# [MATERIAL SHOWN]
· · · · ·
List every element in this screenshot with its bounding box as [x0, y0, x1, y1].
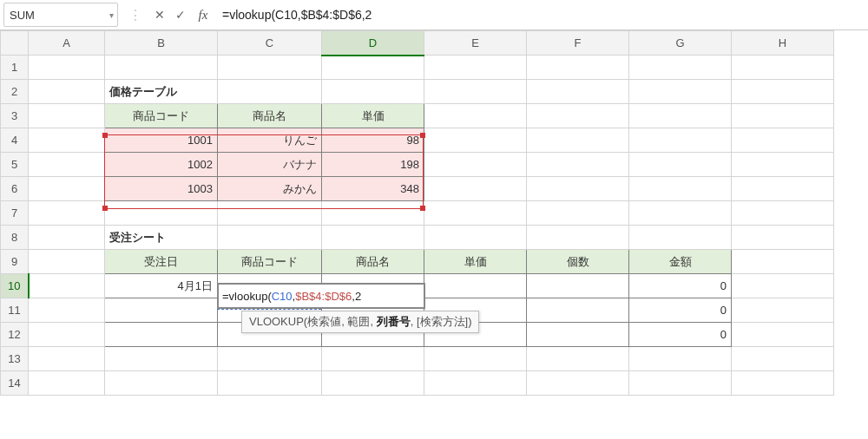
order-header-qty: 個数 [527, 250, 628, 273]
row-header-5[interactable]: 5 [1, 153, 29, 177]
price-code-1[interactable]: 1001 [105, 128, 217, 152]
tip-arg4: [検索方法] [417, 315, 468, 328]
order-sheet-title: 受注シート [105, 226, 217, 249]
enter-icon[interactable]: ✓ [170, 8, 191, 22]
col-header-B[interactable]: B [105, 31, 218, 56]
row-header-10[interactable]: 10 [1, 274, 29, 298]
order-amount-1[interactable]: 0 [629, 274, 731, 298]
price-price-1[interactable]: 98 [322, 128, 424, 152]
select-all-corner[interactable] [1, 31, 29, 56]
chevron-down-icon[interactable]: ▾ [109, 10, 114, 20]
row-header-9[interactable]: 9 [1, 250, 29, 274]
row-header-7[interactable]: 7 [1, 201, 29, 226]
row-header-14[interactable]: 14 [1, 371, 29, 396]
price-name-1[interactable]: りんご [218, 128, 321, 152]
col-header-D[interactable]: D [322, 31, 424, 56]
tip-arg2: 範囲 [347, 315, 370, 328]
row-header-4[interactable]: 4 [1, 128, 29, 153]
editor-arg3: 2 [355, 290, 361, 303]
row-header-11[interactable]: 11 [1, 298, 29, 323]
tip-arg3-current: 列番号 [377, 315, 411, 328]
row-header-13[interactable]: 13 [1, 347, 29, 371]
price-table-title: 価格テーブル [105, 80, 217, 103]
price-header-name: 商品名 [218, 104, 321, 128]
formula-bar: SUM ▾ ⋮ ✕ ✓ fx =vlookup(C10,$B$4:$D$6,2 [0, 0, 868, 30]
tip-fn: VLOOKUP [249, 315, 304, 328]
divider: ⋮ [122, 7, 149, 23]
col-header-C[interactable]: C [218, 31, 322, 56]
order-date-3[interactable] [105, 323, 217, 346]
order-header-code: 商品コード [218, 250, 321, 273]
editor-ref2: $B$4:$D$6 [295, 290, 352, 303]
row-header-6[interactable]: 6 [1, 177, 29, 201]
order-amount-2[interactable]: 0 [629, 298, 731, 322]
col-header-A[interactable]: A [29, 31, 105, 56]
col-header-H[interactable]: H [732, 31, 834, 56]
price-code-2[interactable]: 1002 [105, 153, 217, 176]
row-header-3[interactable]: 3 [1, 104, 29, 128]
function-args-tooltip: VLOOKUP(検索値, 範囲, 列番号, [検索方法]) [241, 311, 479, 333]
col-header-F[interactable]: F [527, 31, 629, 56]
editor-prefix: =vlookup( [222, 290, 272, 303]
order-qty-1[interactable] [527, 274, 628, 298]
price-header-code: 商品コード [105, 104, 217, 128]
fx-icon[interactable]: fx [191, 8, 215, 23]
price-price-3[interactable]: 348 [322, 177, 424, 200]
order-amount-3[interactable]: 0 [629, 323, 731, 346]
price-header-price: 単価 [322, 104, 424, 128]
tip-arg1: 検索値 [307, 315, 341, 328]
order-header-date: 受注日 [105, 250, 217, 273]
row-header-12[interactable]: 12 [1, 323, 29, 347]
spreadsheet-grid[interactable]: A B C D E F G H 1 2 価格テーブル 3 商品コード 商品名 単… [0, 30, 868, 396]
formula-input[interactable]: =vlookup(C10,$B$4:$D$6,2 [215, 8, 868, 22]
order-header-price: 単価 [424, 250, 526, 273]
row-header-1[interactable]: 1 [1, 56, 29, 80]
order-date-1[interactable]: 4月1日 [105, 274, 217, 298]
order-date-2[interactable] [105, 298, 217, 322]
editor-ref1: C10 [272, 290, 293, 303]
order-header-amount: 金額 [629, 250, 731, 273]
price-name-3[interactable]: みかん [218, 177, 321, 200]
row-header-2[interactable]: 2 [1, 80, 29, 104]
row-header-8[interactable]: 8 [1, 226, 29, 250]
price-name-2[interactable]: バナナ [218, 153, 321, 176]
price-price-2[interactable]: 198 [322, 153, 424, 176]
col-header-G[interactable]: G [629, 31, 732, 56]
name-box-value: SUM [10, 9, 35, 22]
name-box[interactable]: SUM ▾ [3, 3, 118, 27]
cancel-icon[interactable]: ✕ [149, 8, 170, 22]
price-code-3[interactable]: 1003 [105, 177, 217, 200]
order-price-1[interactable] [424, 274, 526, 298]
order-header-name: 商品名 [322, 250, 424, 273]
cell-editor[interactable]: =vlookup(C10,$B$4:$D$6,2 [217, 283, 425, 309]
col-header-E[interactable]: E [424, 31, 527, 56]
· · · · ·
# [REQUIRED WORK]
Among the records, find all lines that include the string "title" and return them.

# [THE COMPLETED TASK]
order-sheet-title: 受注シート [105, 226, 217, 249]
price-table-title: 価格テーブル [105, 80, 217, 103]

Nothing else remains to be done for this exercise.